WORK INSTRUCTION: All entries are to be transcribed verbatim, but images are not carried over.

+-------+

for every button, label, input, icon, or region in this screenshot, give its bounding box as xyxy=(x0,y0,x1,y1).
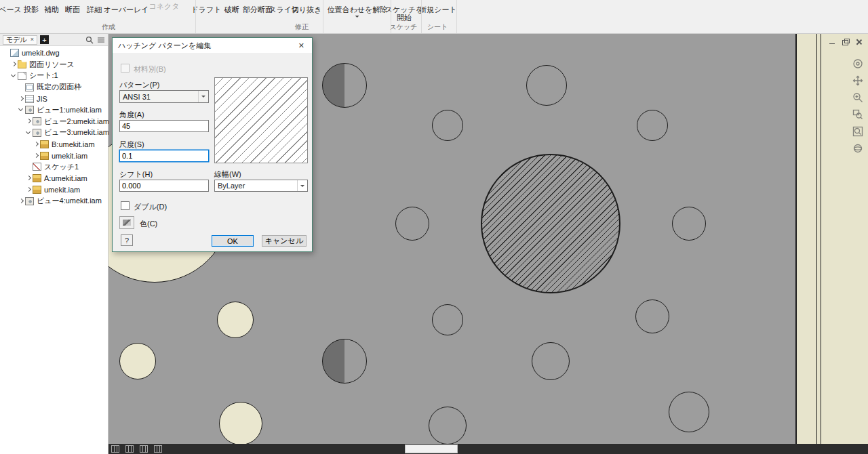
ribbon-button-base[interactable]: ベース xyxy=(0,5,22,14)
cream-circle[interactable] xyxy=(219,402,262,444)
asm-icon xyxy=(40,140,49,148)
tree-item[interactable]: ビュー4:umekit.iam xyxy=(0,195,108,207)
collapsed-arrow-icon[interactable] xyxy=(25,118,32,125)
plain-circle[interactable] xyxy=(669,392,709,432)
minimize-icon[interactable] xyxy=(829,39,835,45)
tile-view-icon[interactable] xyxy=(154,445,162,453)
ribbon-button-crop[interactable]: 切り抜き xyxy=(292,5,322,14)
ribbon-button-detail[interactable]: 詳細 xyxy=(87,5,102,14)
lineweight-dropdown[interactable]: ByLayer xyxy=(214,180,308,192)
tree-item[interactable]: スケッチ1 xyxy=(0,161,108,173)
double-checkbox[interactable] xyxy=(121,201,130,210)
ribbon-button-break[interactable]: 破断 xyxy=(224,5,239,14)
layout-view-icon[interactable] xyxy=(140,445,148,453)
plain-circle[interactable] xyxy=(637,110,668,141)
add-tab-button[interactable]: + xyxy=(40,35,49,44)
collapsed-arrow-icon[interactable] xyxy=(25,175,32,182)
tree-item[interactable]: umekit.dwg xyxy=(0,47,108,59)
collapsed-arrow-icon[interactable] xyxy=(10,61,17,68)
zoom-icon[interactable] xyxy=(852,91,864,104)
ribbon-button-section[interactable]: 断面 xyxy=(65,5,80,14)
half-circle[interactable] xyxy=(322,339,367,384)
tree-item[interactable]: A:umekit.iam xyxy=(0,173,108,184)
dialog-title-bar[interactable]: ハッチング パターンを編集 ✕ xyxy=(113,38,312,53)
dialog-close-icon[interactable]: ✕ xyxy=(296,41,307,50)
menu-icon[interactable] xyxy=(96,35,105,44)
drawing-canvas[interactable]: ハッチング パターンを編集 ✕ 材料別(B) パターン(P) ANSI 31 角… xyxy=(108,34,868,444)
tree-item[interactable]: ビュー2:umekit.iam xyxy=(0,116,108,127)
plain-circle[interactable] xyxy=(532,342,570,380)
tree-item-label: JIS xyxy=(37,95,47,103)
tree-item[interactable]: 既定の図面枠 xyxy=(0,81,108,93)
tab-model[interactable]: モデル × xyxy=(3,35,37,45)
hatched-circle[interactable] xyxy=(481,154,620,293)
sheet-view-icon[interactable] xyxy=(111,445,119,453)
help-button[interactable]: ? xyxy=(121,234,133,246)
ribbon-button-projected[interactable]: 投影 xyxy=(24,5,39,14)
expanded-arrow-icon[interactable] xyxy=(18,106,24,113)
ribbon-group-label: スケッチ xyxy=(390,22,418,32)
grid-view-icon[interactable] xyxy=(125,445,134,453)
angle-input[interactable] xyxy=(119,120,209,132)
shift-input[interactable] xyxy=(119,180,209,192)
ribbon-button-new-sheet[interactable]: 新規シート xyxy=(419,5,457,14)
search-icon[interactable] xyxy=(85,35,94,44)
zoom-window-icon[interactable] xyxy=(852,108,864,121)
double-label: ダブル(D) xyxy=(134,202,167,212)
tree-item[interactable]: JIS xyxy=(0,93,108,104)
ribbon-button-unalign[interactable]: 位置合わせを解除 xyxy=(328,5,388,20)
chevron-down-icon[interactable] xyxy=(297,180,307,191)
plain-circle[interactable] xyxy=(432,110,463,141)
restore-icon[interactable] xyxy=(842,39,849,45)
collapsed-arrow-icon[interactable] xyxy=(33,152,39,159)
expanded-arrow-icon[interactable] xyxy=(10,73,17,79)
half-circle[interactable] xyxy=(322,63,367,108)
pan-icon[interactable] xyxy=(852,75,864,87)
statusbar-highlight[interactable] xyxy=(405,445,458,453)
color-swatch-button[interactable] xyxy=(119,216,134,229)
plain-circle[interactable] xyxy=(395,207,429,241)
ribbon-button-connector[interactable]: コネクタ xyxy=(149,2,179,10)
plain-circle[interactable] xyxy=(635,300,669,333)
tree-item[interactable]: umekit.iam xyxy=(0,150,108,161)
part-edge-line xyxy=(821,34,821,444)
ribbon-button-break-out[interactable]: 部分断面 xyxy=(243,5,273,14)
tree-item-label: ビュー3:umekit.iam xyxy=(44,127,109,138)
ribbon-button-auxiliary[interactable]: 補助 xyxy=(44,5,59,14)
close-window-icon[interactable] xyxy=(856,39,863,45)
color-label: 色(C) xyxy=(140,219,157,229)
plain-circle[interactable] xyxy=(672,207,706,241)
zoom-all-icon[interactable] xyxy=(852,125,864,138)
tree-item[interactable]: B:umekit.iam xyxy=(0,138,108,150)
tab-close-icon[interactable]: × xyxy=(31,37,34,43)
plain-circle[interactable] xyxy=(432,304,463,335)
cream-circle[interactable] xyxy=(119,343,156,379)
ribbon-button-overlay[interactable]: オーバーレイ xyxy=(103,5,149,14)
by-material-checkbox[interactable] xyxy=(121,64,130,73)
tree-item[interactable]: ビュー1:umekit.iam xyxy=(0,104,108,116)
jis-icon xyxy=(25,95,34,103)
navigation-wheel-icon[interactable] xyxy=(852,58,864,70)
tree-item[interactable]: ビュー3:umekit.iam xyxy=(0,127,108,139)
chevron-down-icon[interactable] xyxy=(198,91,208,102)
collapsed-arrow-icon[interactable] xyxy=(18,198,24,205)
ribbon: ベース投影補助断面詳細オーバーレイコネクタドラフト破断部分断面スライス切り抜き位… xyxy=(0,0,868,34)
expanded-arrow-icon[interactable] xyxy=(25,129,32,136)
tree-item[interactable]: シート:1 xyxy=(0,70,108,82)
tree-item[interactable]: umekit.iam xyxy=(0,184,108,196)
plain-circle[interactable] xyxy=(526,65,567,106)
ribbon-button-label: コネクタ xyxy=(149,2,179,10)
cream-circle[interactable] xyxy=(217,302,254,338)
ribbon-button-label: 新規シート xyxy=(419,5,457,14)
collapsed-arrow-icon[interactable] xyxy=(25,186,32,193)
collapsed-arrow-icon[interactable] xyxy=(33,141,39,148)
pattern-dropdown[interactable]: ANSI 31 xyxy=(119,90,209,103)
ok-button[interactable]: OK xyxy=(212,235,254,247)
cancel-button[interactable]: キャンセル xyxy=(262,235,307,247)
ribbon-group-label: 作成 xyxy=(102,22,115,32)
scale-input[interactable] xyxy=(119,150,209,162)
plain-circle[interactable] xyxy=(429,407,467,444)
collapsed-arrow-icon[interactable] xyxy=(18,96,24,102)
tree-item[interactable]: 図面リソース xyxy=(0,59,108,70)
orbit-icon[interactable] xyxy=(852,142,864,154)
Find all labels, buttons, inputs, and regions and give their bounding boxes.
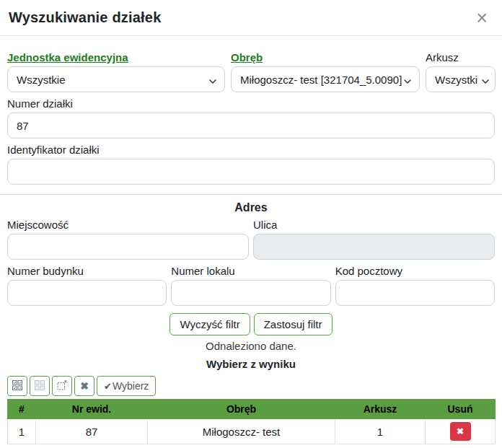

+-------+

YOUR RESPONSE:
for every button, label, input, icon, or region in this screenshot, give its bounding box as xyxy=(x0,y0,x1,y1).
ribbon-button-base[interactable]: ベース xyxy=(0,5,22,14)
cream-circle[interactable] xyxy=(219,402,262,444)
asm-icon xyxy=(40,140,49,148)
tree-item[interactable]: ビュー4:umekit.iam xyxy=(0,195,108,207)
collapsed-arrow-icon[interactable] xyxy=(25,118,32,125)
plain-circle[interactable] xyxy=(669,392,709,432)
minimize-icon[interactable] xyxy=(829,39,835,45)
tile-view-icon[interactable] xyxy=(154,445,162,453)
ribbon-button-crop[interactable]: 切り抜き xyxy=(292,5,322,14)
ribbon-button-detail[interactable]: 詳細 xyxy=(87,5,102,14)
lineweight-dropdown[interactable]: ByLayer xyxy=(214,180,308,192)
tree-item[interactable]: スケッチ1 xyxy=(0,161,108,173)
double-checkbox[interactable] xyxy=(121,201,130,210)
ribbon-button-break[interactable]: 破断 xyxy=(224,5,239,14)
layout-view-icon[interactable] xyxy=(140,445,148,453)
plain-circle[interactable] xyxy=(637,110,668,141)
add-tab-button[interactable]: + xyxy=(40,35,49,44)
collapsed-arrow-icon[interactable] xyxy=(25,175,32,182)
tree-item[interactable]: umekit.dwg xyxy=(0,47,108,59)
collapsed-arrow-icon[interactable] xyxy=(10,61,17,68)
zoom-icon[interactable] xyxy=(852,91,864,104)
ribbon-button-section[interactable]: 断面 xyxy=(65,5,80,14)
half-circle[interactable] xyxy=(322,339,367,384)
tree-item[interactable]: A:umekit.iam xyxy=(0,173,108,184)
dialog-title-bar[interactable]: ハッチング パターンを編集 ✕ xyxy=(113,38,312,53)
dialog-close-icon[interactable]: ✕ xyxy=(296,41,307,50)
menu-icon[interactable] xyxy=(96,35,105,44)
drawing-canvas[interactable]: ハッチング パターンを編集 ✕ 材料別(B) パターン(P) ANSI 31 角… xyxy=(108,34,868,444)
tree-item[interactable]: ビュー2:umekit.iam xyxy=(0,116,108,127)
plain-circle[interactable] xyxy=(532,342,570,380)
tree-item-label: JIS xyxy=(37,95,47,103)
tree-item[interactable]: 既定の図面枠 xyxy=(0,81,108,93)
tab-model[interactable]: モデル × xyxy=(3,35,37,45)
hatched-circle[interactable] xyxy=(481,154,620,293)
sheet-view-icon[interactable] xyxy=(111,445,119,453)
help-button[interactable]: ? xyxy=(121,234,133,246)
ribbon-button-projected[interactable]: 投影 xyxy=(24,5,39,14)
expanded-arrow-icon[interactable] xyxy=(18,106,24,113)
ribbon-group-label: スケッチ xyxy=(390,22,418,32)
grid-view-icon[interactable] xyxy=(125,445,134,453)
angle-input[interactable] xyxy=(119,120,209,132)
shift-input[interactable] xyxy=(119,180,209,192)
ribbon-button-new-sheet[interactable]: 新規シート xyxy=(419,5,457,14)
search-icon[interactable] xyxy=(85,35,94,44)
zoom-window-icon[interactable] xyxy=(852,108,864,121)
double-label: ダブル(D) xyxy=(134,202,167,212)
tree-item[interactable]: JIS xyxy=(0,93,108,104)
ribbon-button-unalign[interactable]: 位置合わせを解除 xyxy=(328,5,388,20)
chevron-down-icon[interactable] xyxy=(297,180,307,191)
plain-circle[interactable] xyxy=(432,110,463,141)
restore-icon[interactable] xyxy=(842,39,849,45)
collapsed-arrow-icon[interactable] xyxy=(33,152,39,159)
expanded-arrow-icon[interactable] xyxy=(10,73,17,79)
half-circle[interactable] xyxy=(322,63,367,108)
pan-icon[interactable] xyxy=(852,75,864,87)
statusbar-highlight[interactable] xyxy=(405,445,458,453)
color-swatch-button[interactable] xyxy=(119,216,134,229)
plain-circle[interactable] xyxy=(395,207,429,241)
ribbon-button-connector[interactable]: コネクタ xyxy=(149,2,179,10)
plain-circle[interactable] xyxy=(635,300,669,333)
tree-item[interactable]: umekit.iam xyxy=(0,150,108,161)
part-edge-line xyxy=(821,34,821,444)
ribbon-button-break-out[interactable]: 部分断面 xyxy=(243,5,273,14)
tree-item-label: ビュー3:umekit.iam xyxy=(44,127,109,138)
ribbon-button-auxiliary[interactable]: 補助 xyxy=(44,5,59,14)
close-window-icon[interactable] xyxy=(856,39,863,45)
color-label: 色(C) xyxy=(140,219,157,229)
plain-circle[interactable] xyxy=(672,207,706,241)
zoom-all-icon[interactable] xyxy=(852,125,864,138)
tree-item[interactable]: B:umekit.iam xyxy=(0,138,108,150)
tab-close-icon[interactable]: × xyxy=(31,37,34,43)
plain-circle[interactable] xyxy=(432,304,463,335)
cream-circle[interactable] xyxy=(119,343,156,379)
ribbon-button-overlay[interactable]: オーバーレイ xyxy=(103,5,149,14)
by-material-checkbox[interactable] xyxy=(121,64,130,73)
tree-item[interactable]: ビュー1:umekit.iam xyxy=(0,104,108,116)
jis-icon xyxy=(25,95,34,103)
navigation-wheel-icon[interactable] xyxy=(852,58,864,70)
tree-item[interactable]: ビュー3:umekit.iam xyxy=(0,127,108,139)
chevron-down-icon[interactable] xyxy=(198,91,208,102)
collapsed-arrow-icon[interactable] xyxy=(18,198,24,205)
ribbon: ベース投影補助断面詳細オーバーレイコネクタドラフト破断部分断面スライス切り抜き位… xyxy=(0,0,868,34)
expanded-arrow-icon[interactable] xyxy=(25,129,32,136)
tree-item[interactable]: シート:1 xyxy=(0,70,108,82)
tree-item[interactable]: umekit.iam xyxy=(0,184,108,196)
plain-circle[interactable] xyxy=(526,65,567,106)
ribbon-button-label: コネクタ xyxy=(149,2,179,10)
cream-circle[interactable] xyxy=(217,302,254,338)
ribbon-button-label: 新規シート xyxy=(419,5,457,14)
collapsed-arrow-icon[interactable] xyxy=(25,186,32,193)
collapsed-arrow-icon[interactable] xyxy=(33,141,39,148)
pattern-dropdown[interactable]: ANSI 31 xyxy=(119,90,209,103)
ok-button[interactable]: OK xyxy=(212,235,254,247)
cancel-button[interactable]: キャンセル xyxy=(262,235,307,247)
ribbon-group-label: 作成 xyxy=(102,22,115,32)
scale-input[interactable] xyxy=(119,150,209,162)
plain-circle[interactable] xyxy=(429,407,467,444)
collapsed-arrow-icon[interactable] xyxy=(18,96,24,102)
tree-item[interactable]: 図面リソース xyxy=(0,59,108,70)
orbit-icon[interactable] xyxy=(852,142,864,154)
Find all labels, buttons, inputs, and regions and give their bounding boxes.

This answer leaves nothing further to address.